One of the days I was visiting Pat in Nashville, we drove down to Chattanooga for a day. After we’d gone all through the huge aquarium there, I told Pat I wanted to see the Chattanooga Choo Choo. After all – why not. I’m guessing if it took me 66 years to get to Chattanooga the first time, I probably won’t get another chance!
We turned on the GPS… we were only about 3 miles away but it was downtown traffic so we wanted to be sure. A left turn took us to the back of a hotel where there were some older trains but there wasn’t an entrance so we turned back. A right turn after the hotel was the same… train cars but no entrance. The front of the hotel has mostly pay parking and there was no signage whatsoever for the CCC. We finally parked in a questionable spot and I called the hotel itself. The gal who answered the phone said you had to go through the hotel lobby to get there. Hmmmm. We left the car in our questionable space and traipsed into the hotel. It became clear immediately that this hotel had been the train station at one point but these days it is in sad shape and most of the retail spots in the big open atrium are dark.

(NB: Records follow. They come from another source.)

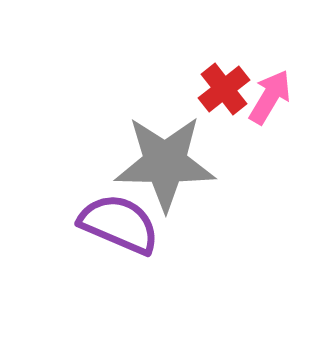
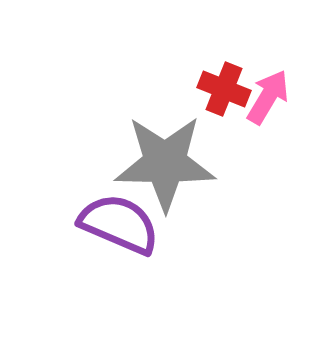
red cross: rotated 30 degrees counterclockwise
pink arrow: moved 2 px left
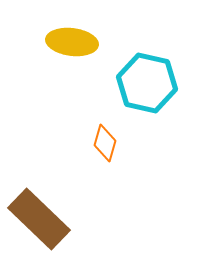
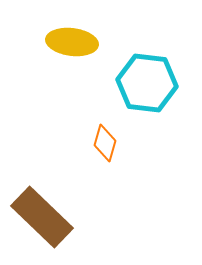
cyan hexagon: rotated 6 degrees counterclockwise
brown rectangle: moved 3 px right, 2 px up
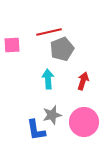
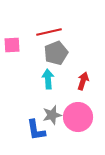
gray pentagon: moved 6 px left, 4 px down
pink circle: moved 6 px left, 5 px up
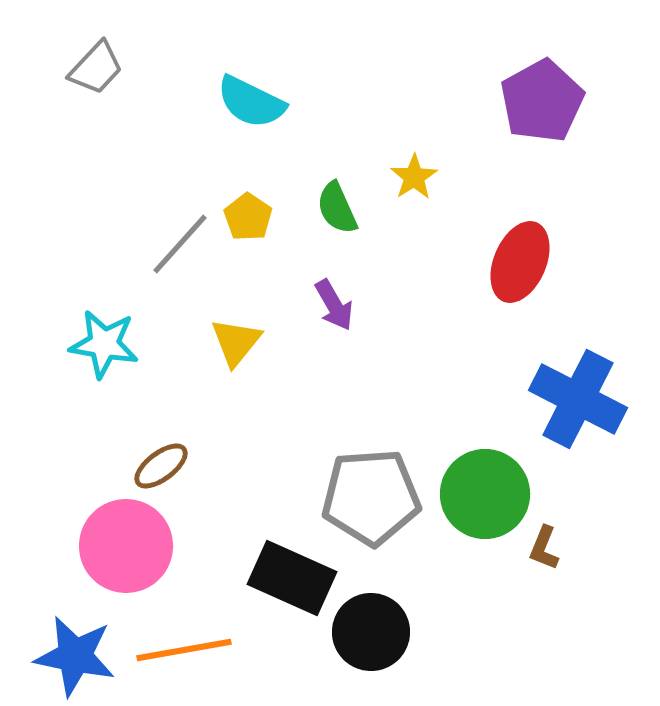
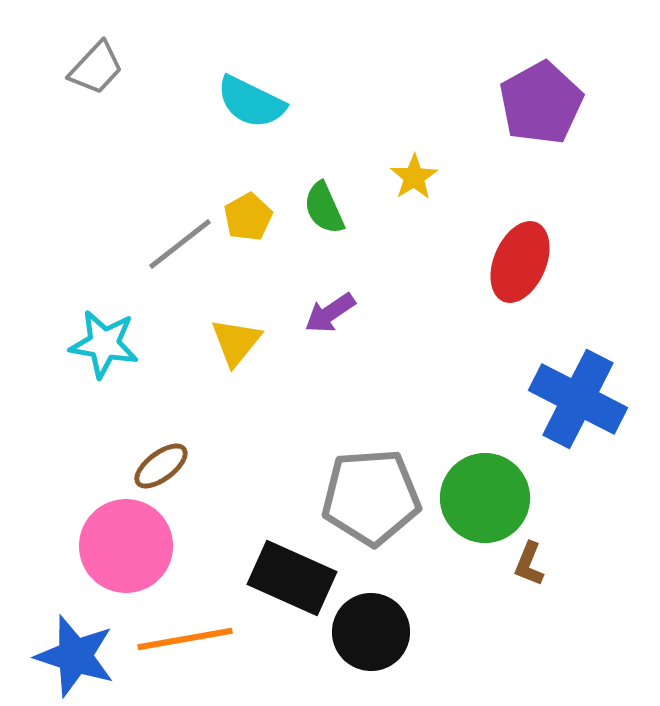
purple pentagon: moved 1 px left, 2 px down
green semicircle: moved 13 px left
yellow pentagon: rotated 9 degrees clockwise
gray line: rotated 10 degrees clockwise
purple arrow: moved 4 px left, 8 px down; rotated 86 degrees clockwise
green circle: moved 4 px down
brown L-shape: moved 15 px left, 16 px down
orange line: moved 1 px right, 11 px up
blue star: rotated 6 degrees clockwise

If you walk all the way through, you do indeed come out to the train yard and the CCC is right there but that’s about all there is to say. Not clean, not spiffed up, no signage, no speakers playing the famous song. No little café serving coffee with cute names and no gift shop with magnet and postcards. All the other train cars in the yard are in very sad shape; a few look like there might be some refurbishing going on, but I wouldn’t bet any money on when it will actually be finished. As long as we were there, Pat snapped a photo of me in front of the engine, proof that we had actually found it! Truly, the model of the CCC in the hotel lobby was more impressive than the actual train itself.
Luckily since we hadn’t thought about looking for the CCC until that morning, neither of us had any great expectations so it wasn’t nearly as disappointing as it could have been. I think it’s the big build up in our expectations that causes most of our disappointments – at least it is for me.
What would you call a coffee drink at the Chattanooga Choo Choo Coffee Shop?